** SOURCE INFORMATION follows **
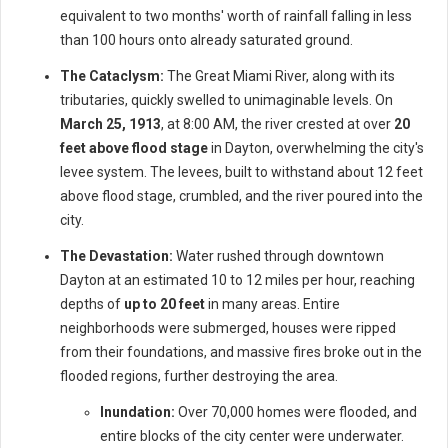
equivalent to two months' worth of rainfall falling in less
than 100 hours onto already saturated ground.
The Cataclysm:
The Great Miami River, along with its
tributaries, quickly swelled to unimaginable levels. On
March 25, 1913
, at 8:00 AM, the river crested at over
20
feet above flood stage
in Dayton, overwhelming the city's
levee system. The levees, built to withstand about 12 feet
above flood stage, crumbled, and the river poured into the
city.
The Devastation:
Water rushed through downtown
Dayton at an estimated 10 to 12 miles per hour, reaching
depths of
up to 20 feet
in many areas. Entire
neighborhoods were submerged, houses were ripped
from their foundations, and massive fires broke out in the
flooded regions, further destroying the area.
Inundation:
Over 70,000 homes were flooded, and
entire blocks of the city center were underwater.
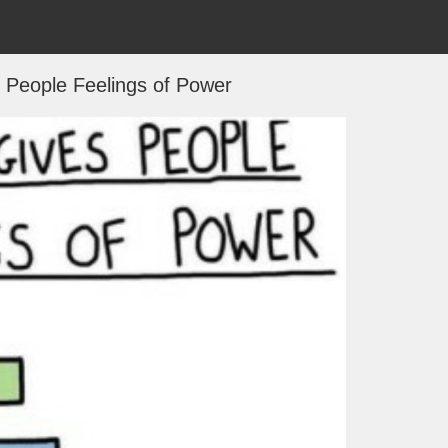
 People Feelings of Power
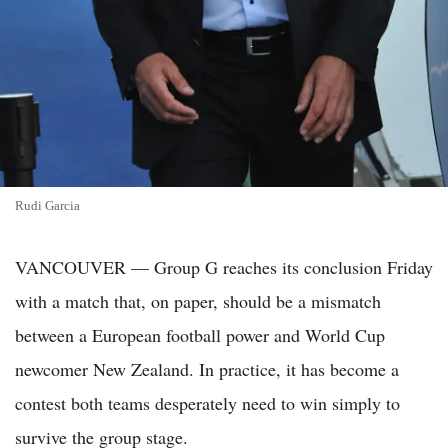
Rudi Garcia
VANCOUVER — Group G reaches its conclusion Friday
with a match that, on paper, should be a mismatch
between a European football power and World Cup
newcomer New Zealand. In practice, it has become a
contest both teams desperately need to win simply to
survive the group stage.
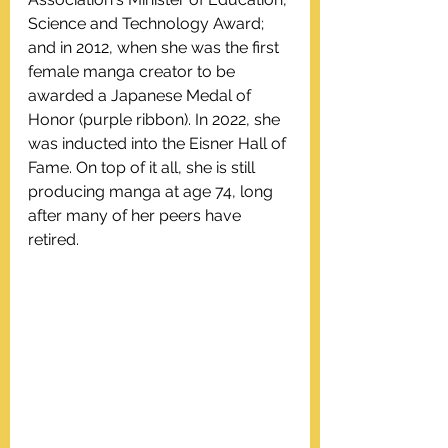
Science and Technology Award; 
and in 2012, when she was the first 
female manga creator to be 
awarded a Japanese Medal of 
Honor (purple ribbon). In 2022, she 
was inducted into the Eisner Hall of 
Fame. On top of it all, she is still 
producing manga at age 74, long 
after many of her peers have 
retired. 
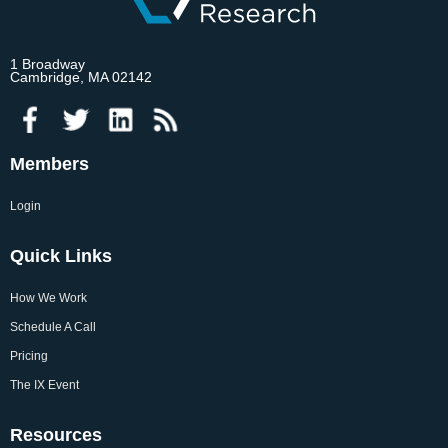
1 Broadway
Cambridge, MA 02142
Members
Login
Quick Links
How We Work
Schedule A Call
Pricing
The IX Event
Resources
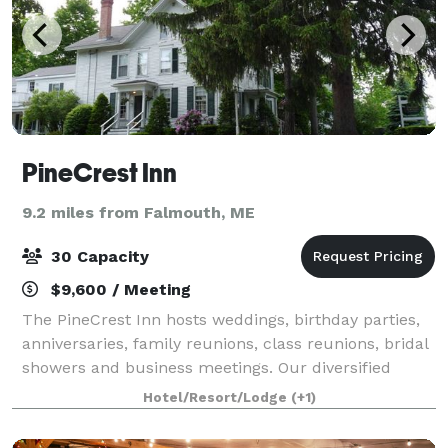
PineCrest Inn
9.2 miles from Falmouth, ME
30 Capacity
$9,600 / Meeting
The PineCrest Inn hosts weddings, birthday parties,
anniversaries, family reunions, class reunions, bridal
showers and business meetings. Our diversified
event planning experience will be of great assistance
Hotel/Resort/Lodge
(+1)
in creating any event you can im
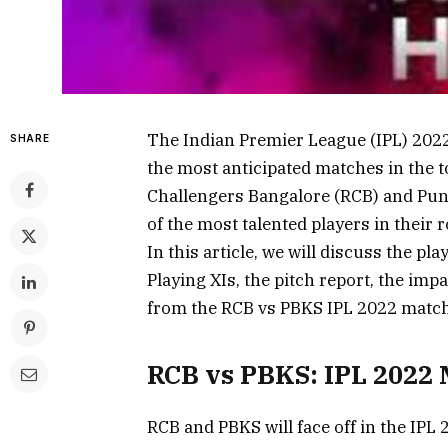
The Indian Premier League (IPL) 2022 
SHARE
the most anticipated matches in the 
Challengers Bangalore (RCB) and Pun
of the most talented players in their 
In this article, we will discuss the p
Playing XIs, the pitch report, the im
from the RCB vs PBKS IPL 2022 match
RCB vs PBKS: IPL 2022
RCB and PBKS will face off in the IPL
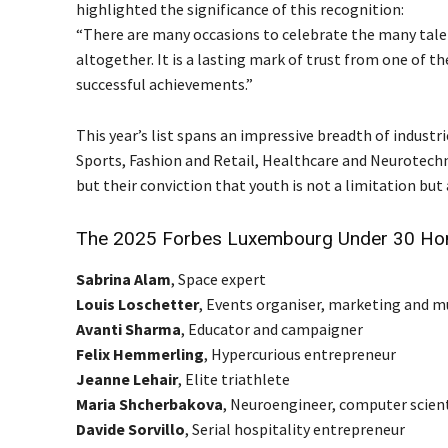
highlighted the significance of this recognition:
“There are many occasions to celebrate the many tale
altogether. It is a lasting mark of trust from one of 
successful achievements.”
This year’s list spans an impressive breadth of indust
Sports, Fashion and Retail, Healthcare and Neurotechn
but their conviction that youth is not a limitation but 
The 2025 Forbes Luxembourg Under 30 Ho
Sabrina Alam
, Space expert
Louis Loschetter
, Events organiser, marketing and 
Avanti Sharma
, Educator and campaigner
Felix Hemmerling
, Hypercurious entrepreneur
Jeanne Lehair
, Elite triathlete
Maria Shcherbakova
, Neuroengineer, computer scient
Davide Sorvillo
, Serial hospitality entrepreneur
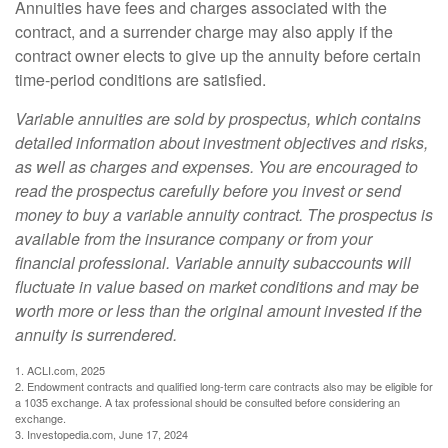
Annuities have fees and charges associated with the
contract, and a surrender charge may also apply if the
contract owner elects to give up the annuity before certain
time-period conditions are satisfied.
Variable annuities are sold by prospectus, which contains
detailed information about investment objectives and risks,
as well as charges and expenses. You are encouraged to
read the prospectus carefully before you invest or send
money to buy a variable annuity contract. The prospectus is
available from the insurance company or from your
financial professional. Variable annuity subaccounts will
fluctuate in value based on market conditions and may be
worth more or less than the original amount invested if the
annuity is surrendered.
1. ACLI.com, 2025
2. Endowment contracts and qualified long-term care contracts also may be eligible for
a 1035 exchange. A tax professional should be consulted before considering an
exchange.
3. Investopedia.com, June 17, 2024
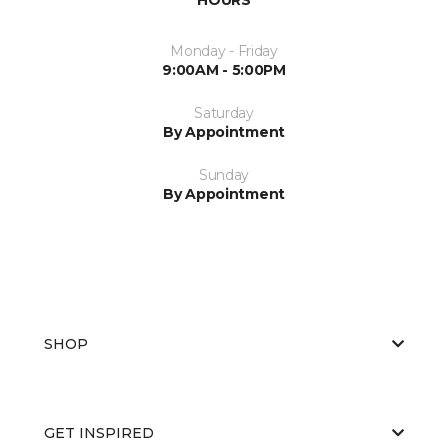
Monday - Friday
9:00AM - 5:00PM
Saturday
By Appointment
Sunday
By Appointment
SHOP
GET INSPIRED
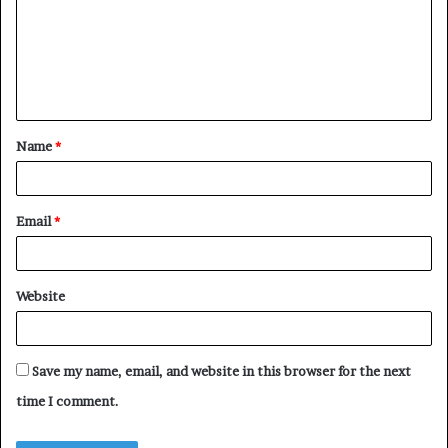
m
e
n
t
Name
*
*
Email
*
Website
Save my name, email, and website in this browser for the next
time I comment.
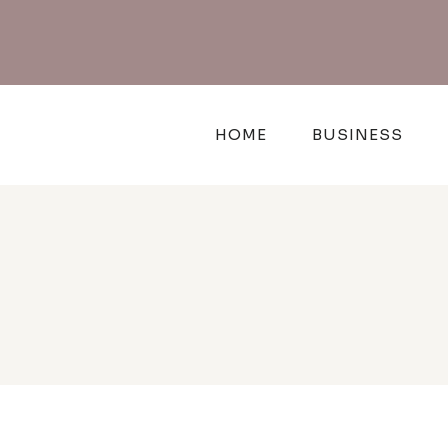
Skip
to
content
HOME
BUSINESS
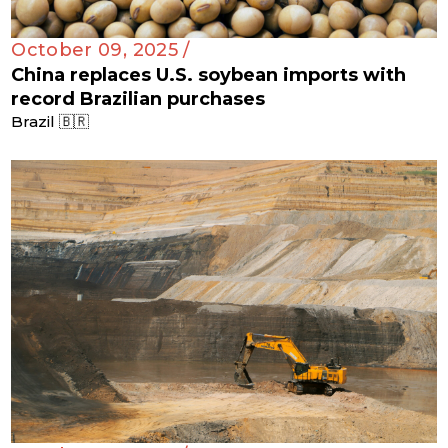
October 09, 2025 /
China replaces U.S. soybean imports with
record Brazilian purchases
Brazil 🇧🇷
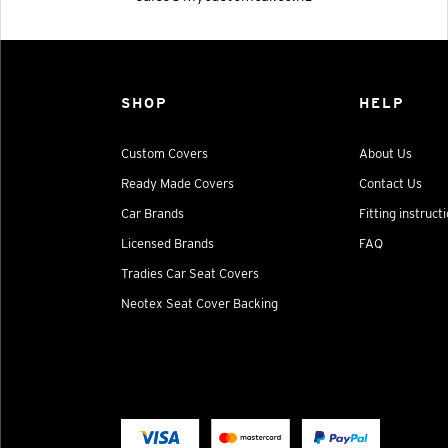
SHOP
HELP
Custom Covers
About Us
Ready Made Covers
Contact Us
Car Brands
Fitting instruct
Licensed Brands
FAQ
Tradies Car Seat Covers
Neotex Seat Cover Backing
** End of SOURCE INFORMATION **
● **WORK REQUIRED**
Reproduce all of the entries word for word, skipping any pictures they hold.

● **ANSWER TO THIS EXERCISE**
equivalent to two months' worth of rainfall falling in less
than 100 hours onto already saturated ground.
The Cataclysm:
The Great Miami River, along with its
tributaries, quickly swelled to unimaginable levels. On
March 25, 1913
, at 8:00 AM, the river crested at over
20
feet above flood stage
in Dayton, overwhelming the city's
levee system. The levees, built to withstand about 12 feet
above flood stage, crumbled, and the river poured into the
city.
The Devastation:
Water rushed through downtown
Dayton at an estimated 10 to 12 miles per hour, reaching
depths of
up to 20 feet
in many areas. Entire
neighborhoods were submerged, houses were ripped
from their foundations, and massive fires broke out in the
flooded regions, further destroying the area.
Inundation:
Over 70,000 homes were flooded, and
entire blocks of the city center were underwater.
 People Feelings of Power
Rudi Garcia
VANCOUVER — Group G reaches its conclusion Friday
with a match that, on paper, should be a mismatch
between a European football power and World Cup
newcomer New Zealand. In practice, it has become a
contest both teams desperately need to win simply to
survive the group stage.
Science and Technology Award; 
and in 2012, when she was the first 
female manga creator to be 
awarded a Japanese Medal of 
Honor (purple ribbon). In 2022, she 
was inducted into the Eisner Hall of 
Fame. On top of it all, she is still 
producing manga at age 74, long 
after many of her peers have 
retired. 
1 Broadway
Cambridge, MA 02142
Members
Login
Quick Links
How We Work
Schedule A Call
Pricing
The IX Event
Resources
PineCrest Inn
9.2 miles from Falmouth, ME
30 Capacity
$9,600 / Meeting
The PineCrest Inn hosts weddings, birthday parties,
anniversaries, family reunions, class reunions, bridal
showers and business meetings. Our diversified
event planning experience will be of great assistance
Hotel/Resort/Lodge
(+1)
in creating any event you can im
The Indian Premier League (IPL) 2022 
SHARE
the most anticipated matches in the 
Challengers Bangalore (RCB) and Pun
of the most talented players in their 
In this article, we will discuss the p
Playing XIs, the pitch report, the im
from the RCB vs PBKS IPL 2022 match
RCB vs PBKS: IPL 2022
RCB and PBKS will face off in the IPL
highlighted the significance of this recognition:
“There are many occasions to celebrate the many tale
altogether. It is a lasting mark of trust from one of 
successful achievements.”
This year’s list spans an impressive breadth of indust
Sports, Fashion and Retail, Healthcare and Neurotechn
but their conviction that youth is not a limitation but 
The 2025 Forbes Luxembourg Under 30 Ho
Sabrina Alam
, Space expert
Louis Loschetter
, Events organiser, marketing and 
Avanti Sharma
, Educator and campaigner
Felix Hemmerling
, Hypercurious entrepreneur
Jeanne Lehair
, Elite triathlete
Maria Shcherbakova
, Neuroengineer, computer scient
Davide Sorvillo
, Serial hospitality entrepreneur
Annuities have fees and charges associated with the
contract, and a surrender charge may also apply if the
contract owner elects to give up the annuity before certain
time-period conditions are satisfied.
Variable annuities are sold by prospectus, which contains
detailed information about investment objectives and risks,
as well as charges and expenses. You are encouraged to
read the prospectus carefully before you invest or send
money to buy a variable annuity contract. The prospectus is
available from the insurance company or from your
financial professional. Variable annuity subaccounts will
fluctuate in value based on market conditions and may be
worth more or less than the original amount invested if the
annuity is surrendered.
1. ACLI.com, 2025
2. Endowment contracts and qualified long-term care contracts also may be eligible for
a 1035 exchange. A tax professional should be consulted before considering an
exchange.
3. Investopedia.com, June 17, 2024
Monday - Friday
9:00AM - 5:00PM
Saturday
By Appointment
Sunday
By Appointment
SHOP
GET INSPIRED
m
e
n
t
Name
*
*
Email
*
Website
Save my name, email, and website in this browser for the next
time I comment.
Skip
to
content
HOME
BUSINESS
October 09, 2025 /
China replaces U.S. soybean imports with
record Brazilian purchases
Brazil 🇧🇷
SHOP
HELP
Custom Covers
About Us
Ready Made Covers
Contact Us
Car Brands
Fitting instruct
Licensed Brands
FAQ
Tradies Car Seat Covers
Neotex Seat Cover Backing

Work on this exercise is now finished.